YOUR ASSIGNMENT: All lines in the records below from the line with "الحد من مخاطر بيئة العمل في قطاع الصناعات التحويلية" through the line with "en este navegador para la próxima vez que" are to be given again exactly, both ends included; the pictures are to be left out.

Saved entries:
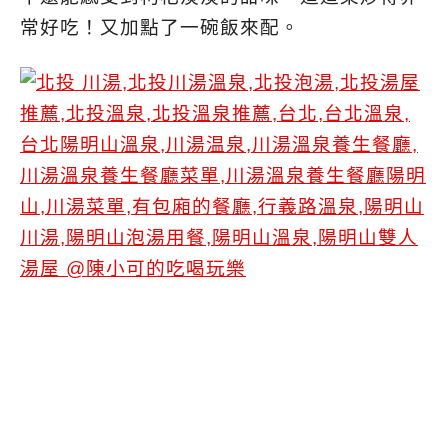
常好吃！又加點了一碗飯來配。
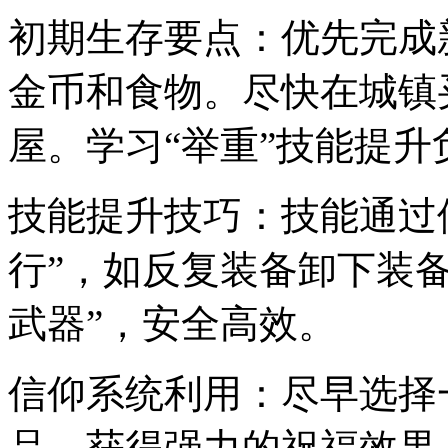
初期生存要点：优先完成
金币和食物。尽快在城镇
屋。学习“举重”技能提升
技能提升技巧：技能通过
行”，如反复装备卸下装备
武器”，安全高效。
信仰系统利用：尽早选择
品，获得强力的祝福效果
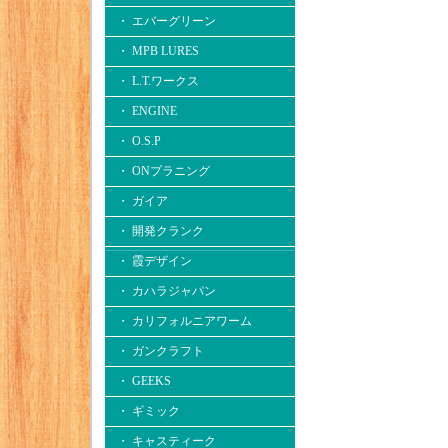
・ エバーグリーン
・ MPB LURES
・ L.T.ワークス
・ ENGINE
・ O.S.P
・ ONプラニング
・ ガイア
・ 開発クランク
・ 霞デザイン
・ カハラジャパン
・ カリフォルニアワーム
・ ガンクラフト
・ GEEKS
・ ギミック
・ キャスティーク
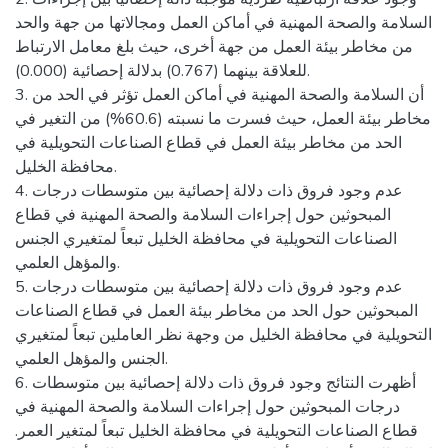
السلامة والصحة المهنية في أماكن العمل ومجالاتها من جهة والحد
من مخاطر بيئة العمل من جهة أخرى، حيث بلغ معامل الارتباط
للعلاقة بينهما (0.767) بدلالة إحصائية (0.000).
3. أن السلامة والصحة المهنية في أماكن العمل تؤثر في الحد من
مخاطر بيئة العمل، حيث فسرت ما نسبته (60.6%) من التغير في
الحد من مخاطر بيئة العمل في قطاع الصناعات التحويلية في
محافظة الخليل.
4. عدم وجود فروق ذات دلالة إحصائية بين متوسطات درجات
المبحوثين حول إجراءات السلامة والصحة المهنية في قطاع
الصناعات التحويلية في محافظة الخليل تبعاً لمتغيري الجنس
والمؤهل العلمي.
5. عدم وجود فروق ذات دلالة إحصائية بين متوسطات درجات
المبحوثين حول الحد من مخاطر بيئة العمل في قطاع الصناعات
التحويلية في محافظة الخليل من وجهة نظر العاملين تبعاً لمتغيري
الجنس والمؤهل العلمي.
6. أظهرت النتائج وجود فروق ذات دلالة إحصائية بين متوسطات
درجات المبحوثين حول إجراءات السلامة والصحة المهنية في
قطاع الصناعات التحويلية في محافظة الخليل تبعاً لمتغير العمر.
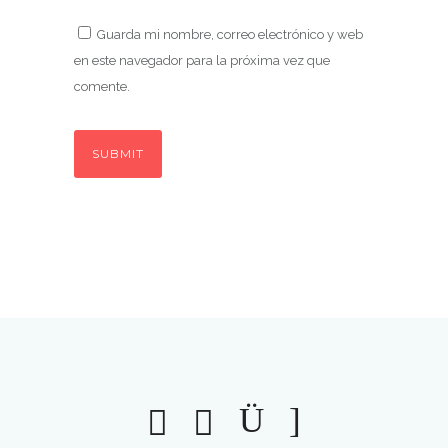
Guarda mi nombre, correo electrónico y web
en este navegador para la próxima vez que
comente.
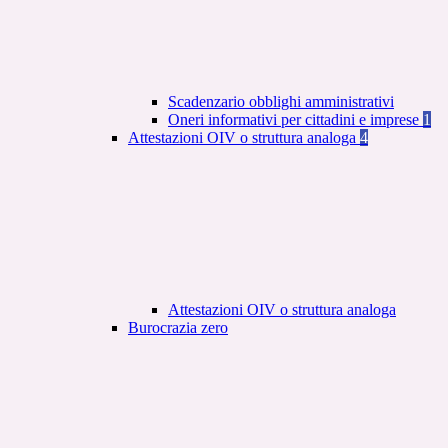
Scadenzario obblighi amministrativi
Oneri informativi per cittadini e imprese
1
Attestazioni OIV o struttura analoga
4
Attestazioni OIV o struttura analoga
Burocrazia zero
==
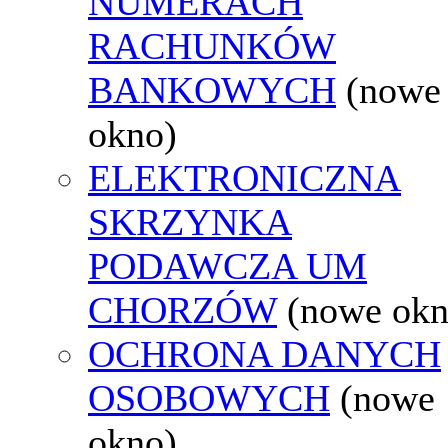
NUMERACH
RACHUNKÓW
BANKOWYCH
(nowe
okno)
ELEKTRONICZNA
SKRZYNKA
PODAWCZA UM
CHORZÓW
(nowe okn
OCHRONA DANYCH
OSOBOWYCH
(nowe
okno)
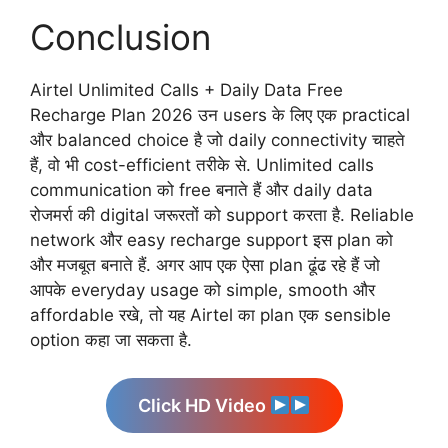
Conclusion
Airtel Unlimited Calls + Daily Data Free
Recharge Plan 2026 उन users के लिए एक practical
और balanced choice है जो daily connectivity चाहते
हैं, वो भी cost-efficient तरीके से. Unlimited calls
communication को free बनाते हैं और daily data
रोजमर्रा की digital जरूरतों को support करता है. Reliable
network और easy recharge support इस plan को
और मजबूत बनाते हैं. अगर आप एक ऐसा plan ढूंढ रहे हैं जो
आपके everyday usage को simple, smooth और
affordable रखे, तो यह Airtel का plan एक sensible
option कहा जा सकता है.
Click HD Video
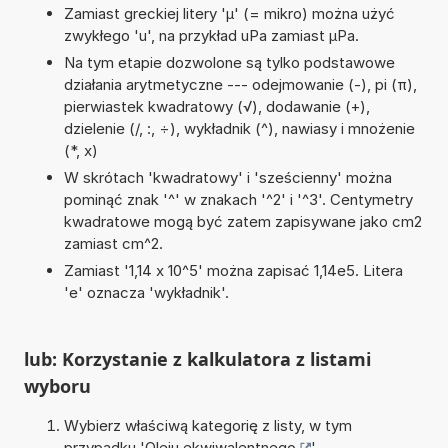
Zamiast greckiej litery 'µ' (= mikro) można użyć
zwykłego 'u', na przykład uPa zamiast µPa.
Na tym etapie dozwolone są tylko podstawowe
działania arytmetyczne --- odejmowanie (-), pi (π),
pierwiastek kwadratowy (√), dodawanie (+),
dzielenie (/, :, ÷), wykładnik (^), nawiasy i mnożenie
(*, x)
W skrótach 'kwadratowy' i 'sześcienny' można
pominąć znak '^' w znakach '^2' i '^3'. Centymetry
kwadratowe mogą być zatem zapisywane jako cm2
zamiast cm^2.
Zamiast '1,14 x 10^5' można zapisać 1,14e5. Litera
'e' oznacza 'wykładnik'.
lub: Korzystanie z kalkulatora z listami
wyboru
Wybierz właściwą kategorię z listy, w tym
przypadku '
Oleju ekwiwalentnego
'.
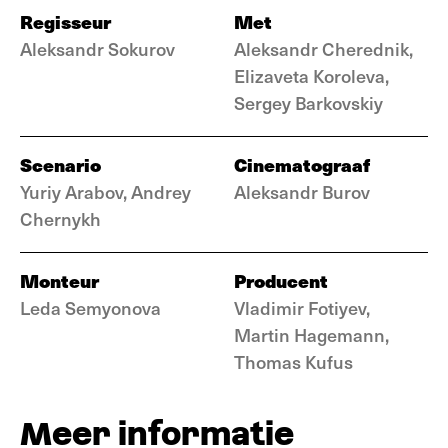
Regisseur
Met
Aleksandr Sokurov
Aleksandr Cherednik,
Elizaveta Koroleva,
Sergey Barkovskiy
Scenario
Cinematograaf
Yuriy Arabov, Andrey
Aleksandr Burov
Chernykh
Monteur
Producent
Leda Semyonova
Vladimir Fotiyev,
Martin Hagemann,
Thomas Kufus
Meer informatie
==
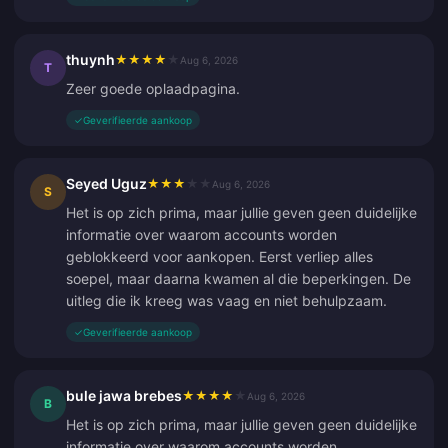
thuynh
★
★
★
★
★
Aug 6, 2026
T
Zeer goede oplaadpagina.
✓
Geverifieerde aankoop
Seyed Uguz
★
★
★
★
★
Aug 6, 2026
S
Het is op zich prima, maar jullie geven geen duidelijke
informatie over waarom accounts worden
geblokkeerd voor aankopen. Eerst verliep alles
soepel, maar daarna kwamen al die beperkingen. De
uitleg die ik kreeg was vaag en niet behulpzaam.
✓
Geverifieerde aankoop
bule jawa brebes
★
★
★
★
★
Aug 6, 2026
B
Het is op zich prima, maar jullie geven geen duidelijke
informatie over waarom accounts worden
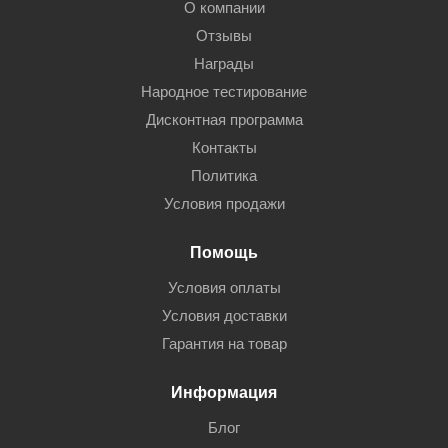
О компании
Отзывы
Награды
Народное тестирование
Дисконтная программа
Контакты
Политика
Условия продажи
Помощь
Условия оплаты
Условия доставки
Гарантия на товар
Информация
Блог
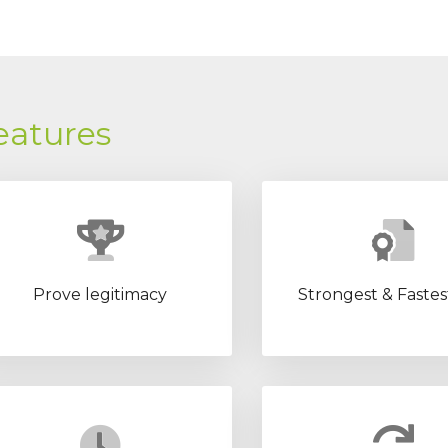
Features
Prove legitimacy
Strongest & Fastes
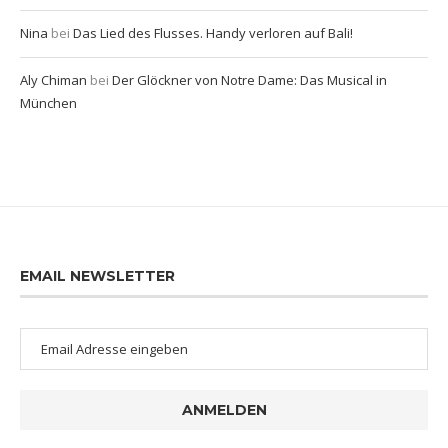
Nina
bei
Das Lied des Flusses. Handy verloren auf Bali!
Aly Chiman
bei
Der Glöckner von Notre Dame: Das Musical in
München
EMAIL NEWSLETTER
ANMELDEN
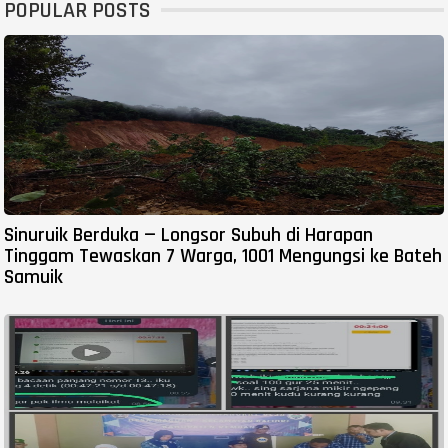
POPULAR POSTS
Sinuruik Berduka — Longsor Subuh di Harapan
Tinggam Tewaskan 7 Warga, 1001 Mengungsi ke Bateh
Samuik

RESPONSE AREA:
الحد من مخاطر بيئة العمل في قطاع الصناعات التحويلية في
محافظة الخليل.
4. عدم وجود فروق ذات دلالة إحصائية بين متوسطات درجات
المبحوثين حول إجراءات السلامة والصحة المهنية في قطاع
الصناعات التحويلية في محافظة الخليل تبعاً لمتغيري الجنس
والمؤهل العلمي.
5. عدم وجود فروق ذات دلالة إحصائية بين متوسطات درجات
المبحوثين حول الحد من مخاطر بيئة العمل في قطاع الصناعات
التحويلية في محافظة الخليل من وجهة نظر العاملين تبعاً لمتغيري
الجنس والمؤهل العلمي.
6. أظهرت النتائج وجود فروق ذات دلالة إحصائية بين متوسطات
درجات المبحوثين حول إجراءات السلامة والصحة المهنية في
قطاع الصناعات التحويلية في محافظة الخليل تبعاً لمتغير العمر.
Guarda mi nombre, correo electrónico y web
en este navegador para la próxima vez que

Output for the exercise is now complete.